Re: Confusion about splitting classes to allow sharing of resources
- From: "H. S. Lahman" <h.lahman@xxxxxxxxxxx>
- Date: Fri, 29 Apr 2005 16:12:59 GMT
Responding to M.a.stijnman...
This seems very familiar. Didn't I respond to this offline? [I am curious to how my answers line up. B-))]
One thing you might consider is having a generic Spline and delegating both the algorithm and the data (separately). Then the Spline would
handle the higher level "walking" of points and would delegate the
actual interpolation to the algorithm de jour one set of points at a time.
As I understand the problem description so far, the only differences between spline flavors are (a) the interpolation algorithm, (b) the interpolation data a particular algorithm needs, and (c) the data associated with a point (maybe).
The interpolation algorithm you can delegate out via the GoF Strategy pattern. The interpolation data vectors can be instantiated on an
as-needed basis once the algorithm is selected. Since only the
algorithm accesses that data, the algorithm will know how to navigate> the vectors. If the data associated with a spline point (other than the interpolation data for a specific algorithm) can be different, then the Node can be subclassed.
I think there is still a little unclarity (from my side) as to what a spline should be. In my vision, a spline takes a vector of N strictly increasing values t[i] (the knot vector), and a vector of N function values f[i] = f(t[i]), and constructs a piecewise polynomial interpolation this data, such that spline(t) approximates f(t) and spline(t[i]) == f[i]. For cubic spline interpolation, this requires the computation of a vector of N elements to store data needed for the interpolation. It's not really important how that data is generated, but what should be clear is that one doesn't want to generate N data elements on each call to spline(t), so the spline object generates it only once for a sequence of calls to spline(t).
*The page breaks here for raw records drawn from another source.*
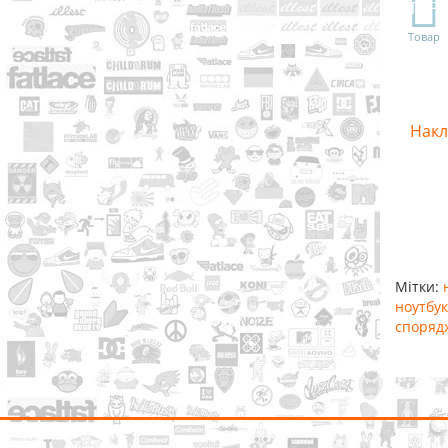
TOP
Товар
Накл
Мітки:
ноутбук
споряд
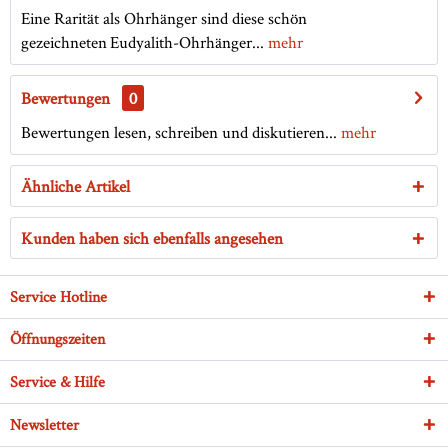
Eine Rarität als Ohrhänger sind diese schön
gezeichneten Eudyalith-Ohrhänger...
mehr
Bewertungen
0
Bewertungen lesen, schreiben und diskutieren...
mehr
Ähnliche Artikel
Kunden haben sich ebenfalls angesehen
Service Hotline
Öffnungszeiten
Service & Hilfe
Newsletter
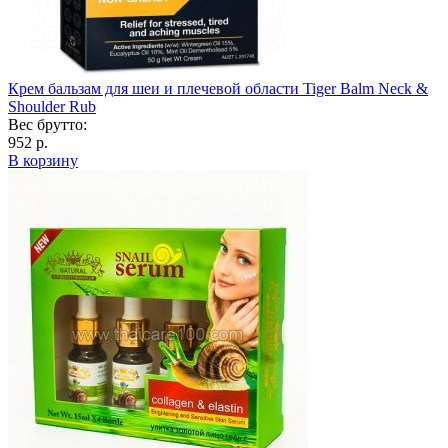
Крем бальзам для шеи и плечевой области Tiger Balm Neck &
Shoulder Rub
Вес брутто:
952 р.
В корзину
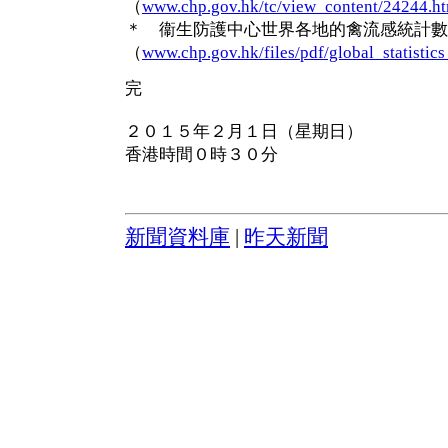
（
www.chp.gov.hk/tc/view_content/24244.h
＊ 衞生防護中心世界各地的禽流感統計數
（
www.chp.gov.hk/files/pdf/global_statistic
完
２０１５年２月１日（星期日）
香港時間０時３０分
新聞資料庫
|
昨天新聞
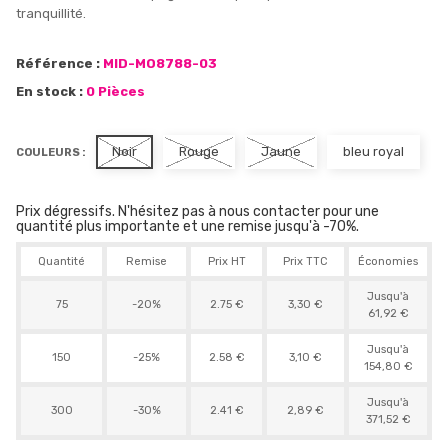
tranquillité.
Référence :
MID-MO8788-03
En stock :
0 Pièces
Noir
Rouge
Jaune
bleu royal
COULEURS :
Prix dégressifs. N'hésitez pas à nous contacter pour une
quantité plus importante et une remise jusqu'à -70%.
Quantité
Remise
Prix HT
Prix TTC
Économies
Jusqu'à
75
-20%
2.75 €
3,30 €
61,92 €
Jusqu'à
150
-25%
2.58 €
3,10 €
154,80 €
Jusqu'à
300
-30%
2.41 €
2,89 €
371,52 €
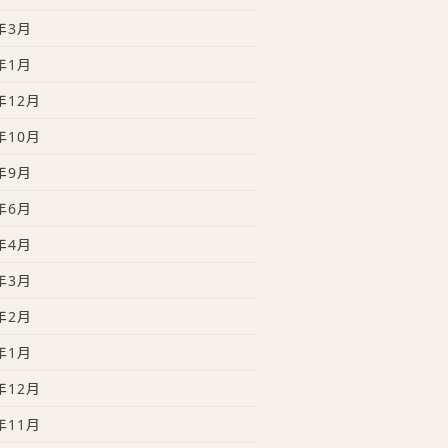
年3月
年1月
年12月
年10月
年9月
年6月
年4月
年3月
年2月
年1月
年12月
年11月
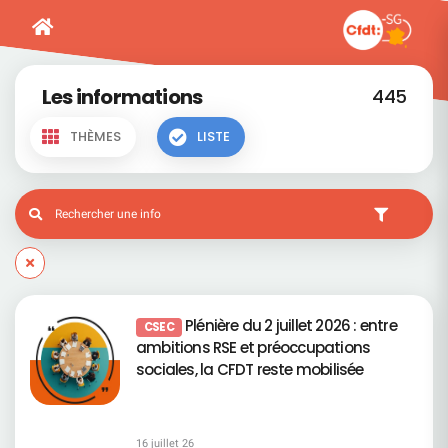
Les informations
445
THÈMES
LISTE
Plénière du 2 juillet 2026 : entre
CSEC
ambitions RSE et préoccupations
sociales, la CFDT reste mobilisée
16 juillet 26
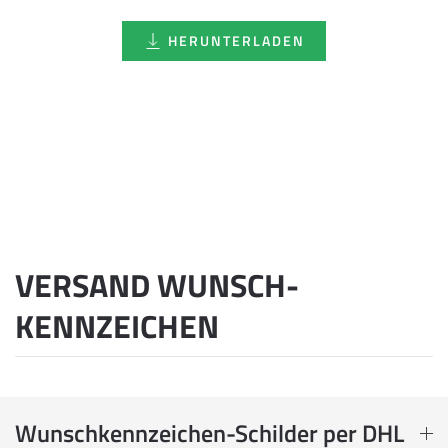
HERUNTERLADEN
VERSAND WUNSCH­
KENNZEICHEN
Wunschkennzeichen-Schilder per DHL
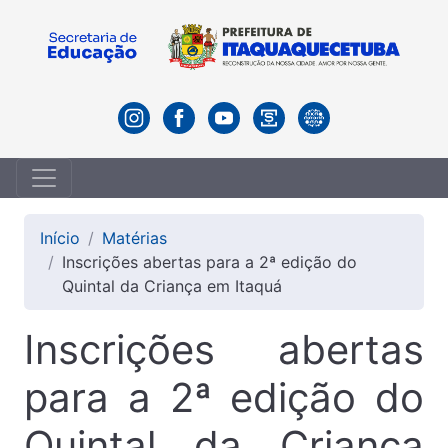
Início
Matérias
Inscrições abertas para a 2ª edição do
Quintal da Criança em Itaquá
Inscrições abertas
para a 2ª edição do
Quintal da Criança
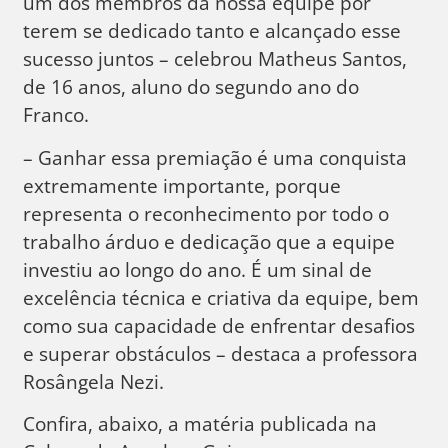
um dos membros da nossa equipe por
terem se dedicado tanto e alcançado esse
sucesso juntos – celebrou Matheus Santos,
de 16 anos, aluno do segundo ano do
Franco.
– Ganhar essa premiação é uma conquista
extremamente importante, porque
representa o reconhecimento por todo o
trabalho árduo e dedicação que a equipe
investiu ao longo do ano. É um sinal de
excelência técnica e criativa da equipe, bem
como sua capacidade de enfrentar desafios
e superar obstáculos – destaca a professora
Rosângela Nezi.
Confira, abaixo, a matéria publicada na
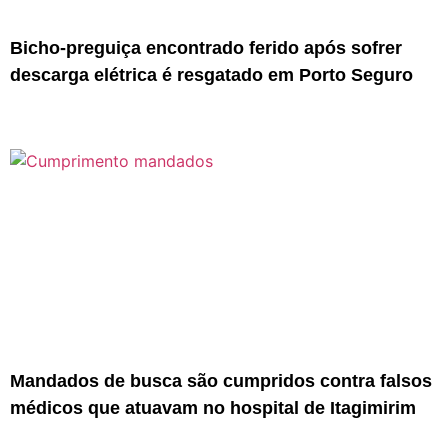
Bicho-preguiça encontrado ferido após sofrer
descarga elétrica é resgatado em Porto Seguro
Mandados de busca são cumpridos contra falsos
médicos que atuavam no hospital de Itagimirim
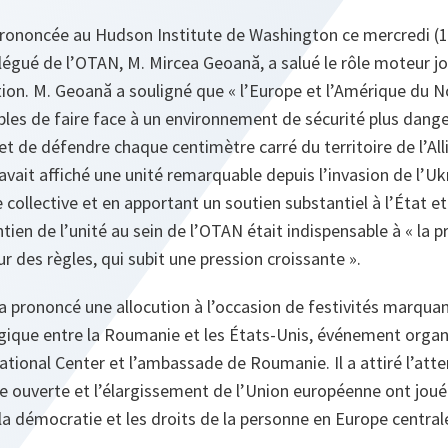
prononcée au Hudson Institute de Washington ce mercredi (1
légué de l’OTAN, M. Mircea Geoană, a salué le rôle moteur jo
tion. M. Geoană a souligné que « l’Europe et l’Amérique du N
les de faire face à un environnement de sécurité plus dange
et de défendre chaque centimètre carré du territoire de l’Allia
vait affiché une unité remarquable depuis l’invasion de l’Ukr
 collective et en apportant un soutien substantiel à l’État et
ntien de l’unité au sein de l’OTAN était indispensable à « la p
r des règles, qui subit une pression croissante ».
 prononcé une allocution à l’occasion de festivités marquan
égique entre la Roumanie et les États-Unis, événement orga
ational Center et l’ambassade de Roumanie. Il a attiré l’atte
rte ouverte et l’élargissement de l’Union européenne ont joué
 la démocratie et les droits de la personne en Europe centrale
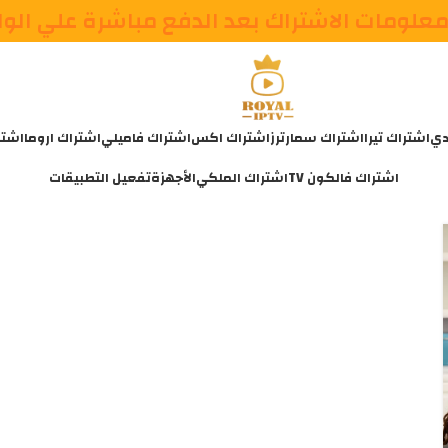
علومات الاشتراك بعد الدفع مباشرة علي الو
دي
اشتراك تيرا
اشتراك سمارترز
اشتراك اكس
اشتراك فاميلي
اشتراك اروما
اشتر
اشتراك فالكون TV
اشتراك الملكي
الأجهزة
تفعيل التطبيقات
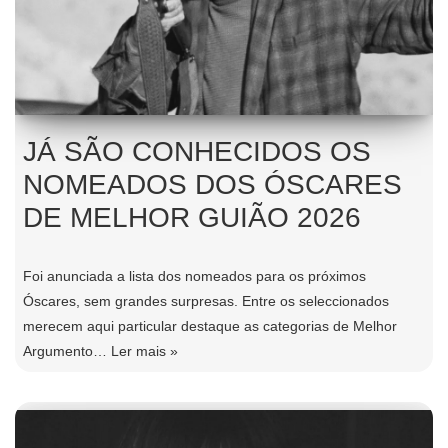
JÁ SÃO CONHECIDOS OS
NOMEADOS DOS ÓSCARES
DE MELHOR GUIÃO 2026
Foi anunciada a lista dos nomeados para os próximos
Óscares, sem grandes surpresas. Entre os seleccionados
merecem aqui particular destaque as categorias de Melhor
Argumento…
Ler mais »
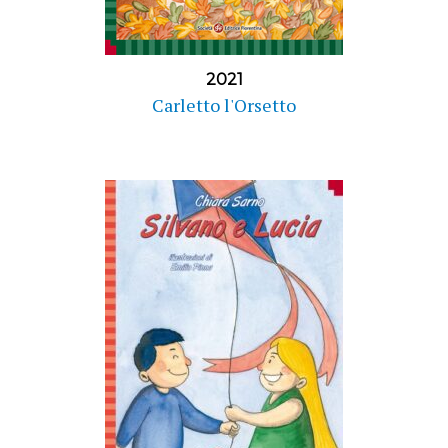
2021
Carletto l'Orsetto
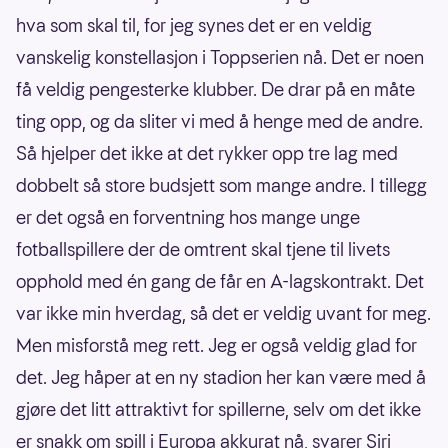
hva som skal til, for jeg synes det er en veldig
vanskelig konstellasjon i Toppserien nå. Det er noen
få veldig pengesterke klubber. De drar på en måte
ting opp, og da sliter vi med å henge med de andre.
Så hjelper det ikke at det rykker opp tre lag med
dobbelt så store budsjett som mange andre. I tillegg
er det også en forventning hos mange unge
fotballspillere der de omtrent skal tjene til livets
opphold med én gang de får en A-lagskontrakt. Det
var ikke min hverdag, så det er veldig uvant for meg.
Men misforstå meg rett. Jeg er også veldig glad for
det. Jeg håper at en ny stadion her kan være med å
gjøre det litt attraktivt for spillerne, selv om det ikke
er snakk om spill i Europa akkurat nå, svarer Siri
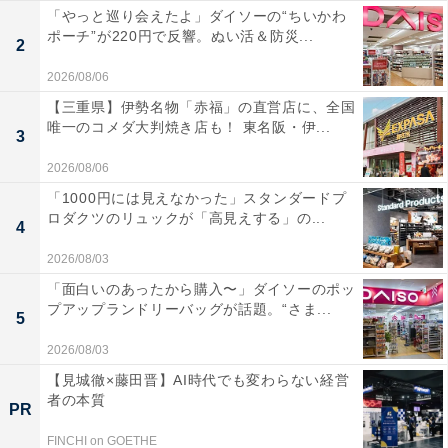
「やっと巡り会えたよ」ダイソーの“ちいかわ
ポーチ”が220円で反響。ぬい活＆防災...
2
2026/08/06
【三重県】伊勢名物「赤福」の直営店に、全国
唯一のコメダ大判焼き店も！ 東名阪・伊...
3
2026/08/06
「1000円には見えなかった」スタンダードプ
ロダクツのリュックが「高見えする」の...
4
2026/08/03
「面白いのあったから購入〜」ダイソーのポッ
プアップランドリーバッグが話題。“さま...
5
2026/08/03
【見城徹×藤田晋】AI時代でも変わらない経営
者の本質
PR
FINCHI on GOETHE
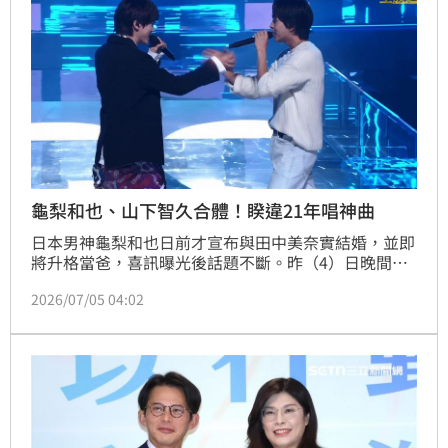
龜梨和也、山下智久合體！睽違21年唱神曲
日本男神龜梨和也日前才宣布與田中美奈實結婚，並即
將升格當爸，喜訊曝光後話題不斷。昨（4）日晚間，
他無預警現身日本電視台大型音樂節目《THE MUSIC 
2026/07/05 04:02
DAY 2026》帶來另一波驚喜，與昔日搭檔山下智久合
體演唱經典歌曲〈青春Amigo〉，演唱睽違21年歌曲再
度以「修二與彰」之姿站上舞台，瞬間掀起滿滿回憶
殺，也讓無數觀眾飆淚。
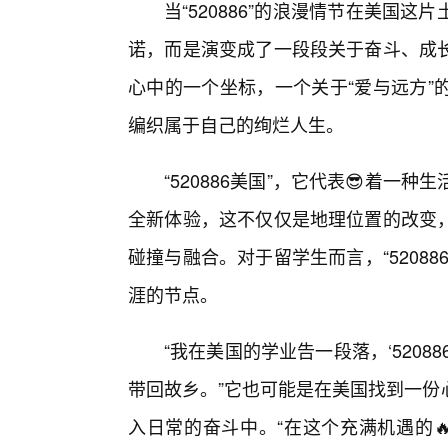
当“520886”的浪漫情节在美国
诺，而是演变成了一段段关于奋斗、成
心中的一个坐标，一个关于“爱与远方”
编织属于自己的绚烂人生。
“520886美国”，它代表😎着
全新体验，这不仅仅是地理位置的改变
碰撞与融合。对于留学生而言，“5208
涯的节点。
“我在美国的学业告一段落，‘520
带回故乡。”它也可能是在美国找到一份心
入日常的奋斗中。“在这个充满机遇的🔥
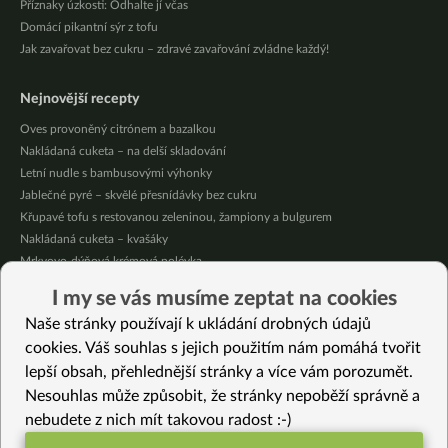
Příznaky úzkosti: Odhalte jí včas
Domácí pikantní sýr z tofu
Jak zavařovat bez cukru – zdravé zavařování zvládne každý!
Nejnovější recepty
Oves provoněný citrónem a bazalkou
Nakládaná cuketa – na delší skladování
Letní nudle s bambusovými výhonky
Jablečné pyré – skvělé přesnídávky bez cukru
Křupavé tofu s restovanou zeleninou, žampiony a bulgurem
Nakládaná cuketa – kvašáky
Mrkvovo-dýňová krémová polévka
Osvěžující kuskus
I my se vás musíme zeptat na cookies
Osvěžující čaj s citronovými bylinkami
Naše stránky používají k ukládání drobných údajů
Nepečený jablečný dort s rybízem
cookies. Váš souhlas s jejich použitím nám pomáhá tvořit
lepší obsah, přehlednější stránky a více vám porozumět.
Vybrané recepty
Nesouhlas může způsobit, že stránky nepoběží správně a
Pikantní kvašené cuketové řezy
nebudete z nich mít takovou radost :-)
Chana masala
So t[i] and f[i] are initially specified for a spline. But you also indicated that they are modified as the interpolation algorithm does its thing. In addition, the N interpolation data elements are needed by a specific interpolation algorithm. So I don't see anything inconsistent with delegating the algorithm:
* may modify R3
[t_element] ----------------------------------+
| * |
| |
| R1 |
| |
| initially |
| provided with |
| 1 1 computes 1 | 1 1
[Spline] ----------------------- [Interpolation_Algorithm] -----+
| 1 R4 A |
| initially | R5 |
| provided with +----------+------.... |
| | | |
| R2 [Linear] [Cubic] |
| | 1 |
| | R7 |
| | R6 |
| | |
| | requires |
| | * |
| [Interpolation_Value] |
| * * may modify |
[f_element] ------------------------------------------------------+The reason I am pushing this delegation is because it allows interpolation algorithms to be substituted without modifying either the spline or the t[i]/f[i] structure. It also localizes the interpolation value vector to the algorithm rather than the spline. That seems more intuitive because interpolation values are not intrinsic to a spline since one could use a different algorithm to compute the spline. But they are intrinsic to a cubic interpolation algorithm, regardless of what spline is being processed.
Separating the data also allows one to apply parametric polymorphism. One encodes more generic algorithms and allows detailed problem
differences to be described in data. That, in turn, allows the problem structure to be define in external configuration data rather than being "hard-wired" in the code. Separating the data also allows one to
capture the details of the problem in static structures. For example, the number of knots and function values can vary from one problem to the next while the algorithms remain the same (i.e., they "walk" the data collections in exactly the same way).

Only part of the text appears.